The winding, paved streets were said to be originally designed as protection against pirates.

Many of the roads on Milos are unsuitable for anything less maneuverable than  a jeep, with narrow, winding, alleyways considered a major thoroughfare!


Weathered shutters set in an old stone wall

Definitely not for the fainthearted.

We did venture out a few times, however, and explored the capital – the Plaka district, even managing to hike to the very top of the steep hill to enjoy the 360′ view it afforded, as well as a view of the traditional church (perhaps placed there for those who wished to pray for safety on the return trip?).


View of the Panagia Thalassitra (or  The Ypapanti of Christ) from the top of the hill


In fact cars are not allowed in the heart of the Plaka – but that doesn’t mean they don’t try!

Our hosts also suggested visiting some of the picturesque fishing village, including  Mandrakia and Klima.


These were interesting in that they were created not so much to be a commercial fishing center, but rather a protected location for boat storage, the colorful garage-style buildings and overhead rooms now a popular place for photographers and artists.

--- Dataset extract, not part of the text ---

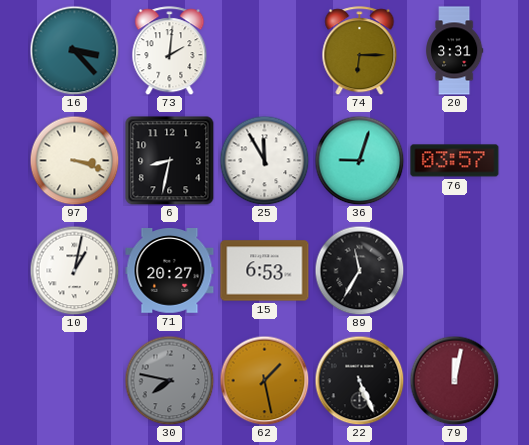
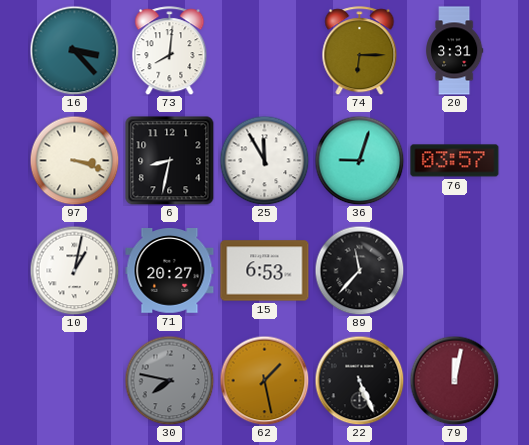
73: 2:01 -> 8:01
89: 11:35 -> 11:37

The beaches of course are stunning – and the geology varied, Milos being known for its rich mineral deposits. We were able to explore more of these by joining a yacht trip for a day, circumnavigating the entire island, with time to stop off at a few otherwise inaccessible coves for swimming in the crystal clear, warm waters.

Th essence of Milos

The essence of Milos

Will we ever return? Maybe not, but only because it is so far away from Seattle! Every moment was a gift which we will store in our memory bank, to share occasionally or simply to reflect upon quietly.


Our love and thanks to our daughter Katie, who kept the barn cats fed and the garden watered while we were away, making this trip of a lifetime possible.


I guess it’s time for me to get back to writing my book – and taking care of the garden!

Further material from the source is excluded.